Look through the records below, and copy out every line that holds the string "Notre".

Collected data
○ ○ ○ ○ ○

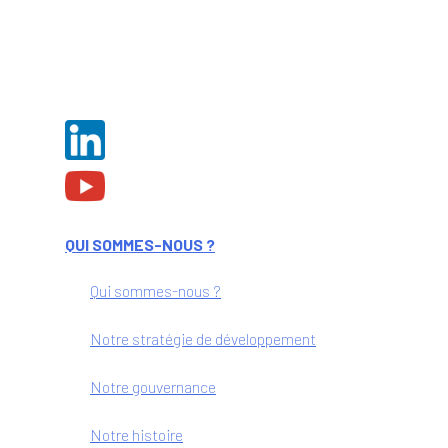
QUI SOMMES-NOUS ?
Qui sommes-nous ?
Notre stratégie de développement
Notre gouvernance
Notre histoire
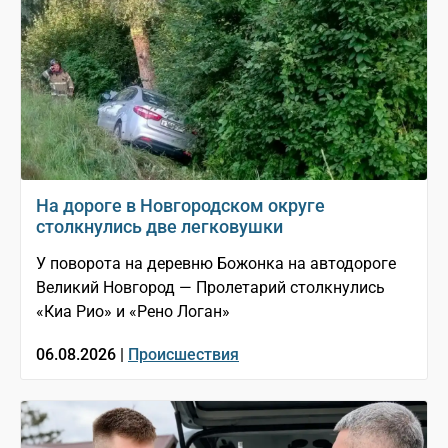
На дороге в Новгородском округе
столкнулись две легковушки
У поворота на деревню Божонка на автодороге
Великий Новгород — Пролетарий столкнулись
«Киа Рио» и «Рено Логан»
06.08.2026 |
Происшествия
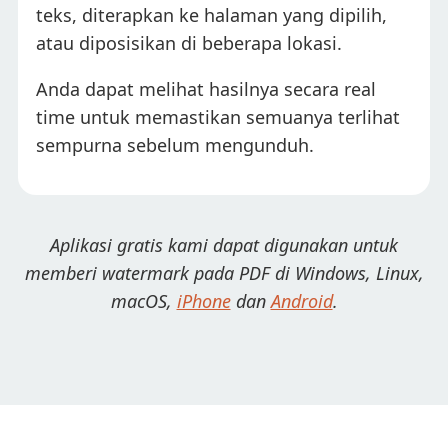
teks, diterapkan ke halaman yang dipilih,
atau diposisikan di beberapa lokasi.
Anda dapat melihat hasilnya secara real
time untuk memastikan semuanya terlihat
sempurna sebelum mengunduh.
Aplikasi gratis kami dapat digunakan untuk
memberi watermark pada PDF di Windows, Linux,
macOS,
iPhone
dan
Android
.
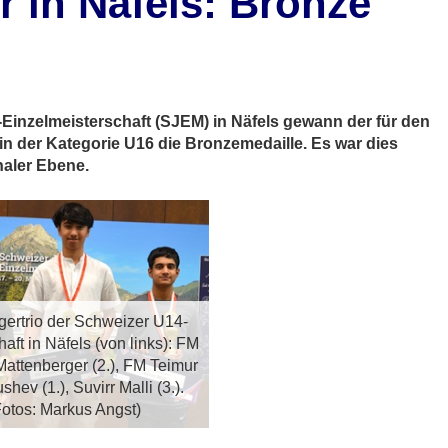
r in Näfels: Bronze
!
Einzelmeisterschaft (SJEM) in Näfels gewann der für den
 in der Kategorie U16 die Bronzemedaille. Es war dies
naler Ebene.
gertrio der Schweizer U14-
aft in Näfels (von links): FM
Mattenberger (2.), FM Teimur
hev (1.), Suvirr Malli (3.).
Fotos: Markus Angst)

○ ○ ○ ○ ○

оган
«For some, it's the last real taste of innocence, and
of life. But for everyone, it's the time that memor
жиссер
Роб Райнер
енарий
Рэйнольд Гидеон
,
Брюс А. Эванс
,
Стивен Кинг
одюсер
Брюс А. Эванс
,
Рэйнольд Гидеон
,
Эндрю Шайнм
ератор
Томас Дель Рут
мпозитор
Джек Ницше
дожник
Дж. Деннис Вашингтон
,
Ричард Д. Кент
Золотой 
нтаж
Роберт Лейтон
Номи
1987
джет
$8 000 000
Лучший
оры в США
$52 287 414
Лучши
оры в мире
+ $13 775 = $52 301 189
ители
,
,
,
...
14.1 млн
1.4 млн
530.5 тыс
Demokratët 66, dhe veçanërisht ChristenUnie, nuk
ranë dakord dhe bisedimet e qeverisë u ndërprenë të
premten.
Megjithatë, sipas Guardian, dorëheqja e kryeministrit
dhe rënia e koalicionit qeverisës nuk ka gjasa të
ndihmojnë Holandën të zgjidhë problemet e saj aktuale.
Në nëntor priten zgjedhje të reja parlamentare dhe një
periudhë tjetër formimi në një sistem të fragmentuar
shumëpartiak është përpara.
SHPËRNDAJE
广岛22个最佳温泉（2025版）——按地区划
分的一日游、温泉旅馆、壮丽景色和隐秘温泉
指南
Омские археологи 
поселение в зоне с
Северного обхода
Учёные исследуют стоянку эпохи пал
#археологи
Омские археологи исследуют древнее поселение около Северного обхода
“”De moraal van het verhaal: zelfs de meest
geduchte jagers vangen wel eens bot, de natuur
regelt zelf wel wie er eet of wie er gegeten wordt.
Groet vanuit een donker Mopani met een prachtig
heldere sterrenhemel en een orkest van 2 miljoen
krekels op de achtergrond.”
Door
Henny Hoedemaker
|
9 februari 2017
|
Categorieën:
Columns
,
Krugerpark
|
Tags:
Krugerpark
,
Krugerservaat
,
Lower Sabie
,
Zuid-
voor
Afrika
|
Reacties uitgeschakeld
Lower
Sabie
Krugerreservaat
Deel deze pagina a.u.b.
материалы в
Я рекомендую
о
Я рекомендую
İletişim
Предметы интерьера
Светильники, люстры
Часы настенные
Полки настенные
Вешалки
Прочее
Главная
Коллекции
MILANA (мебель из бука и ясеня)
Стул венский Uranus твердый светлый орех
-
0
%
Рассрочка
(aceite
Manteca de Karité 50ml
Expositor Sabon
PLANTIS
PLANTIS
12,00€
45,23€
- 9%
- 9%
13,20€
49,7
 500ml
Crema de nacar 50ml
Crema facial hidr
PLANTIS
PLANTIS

○ ○ ○ ○ ○

#### RESPONSE FOR THIS EXERCISE:
Notre stratégie de développement
Notre gouvernance
Notre histoire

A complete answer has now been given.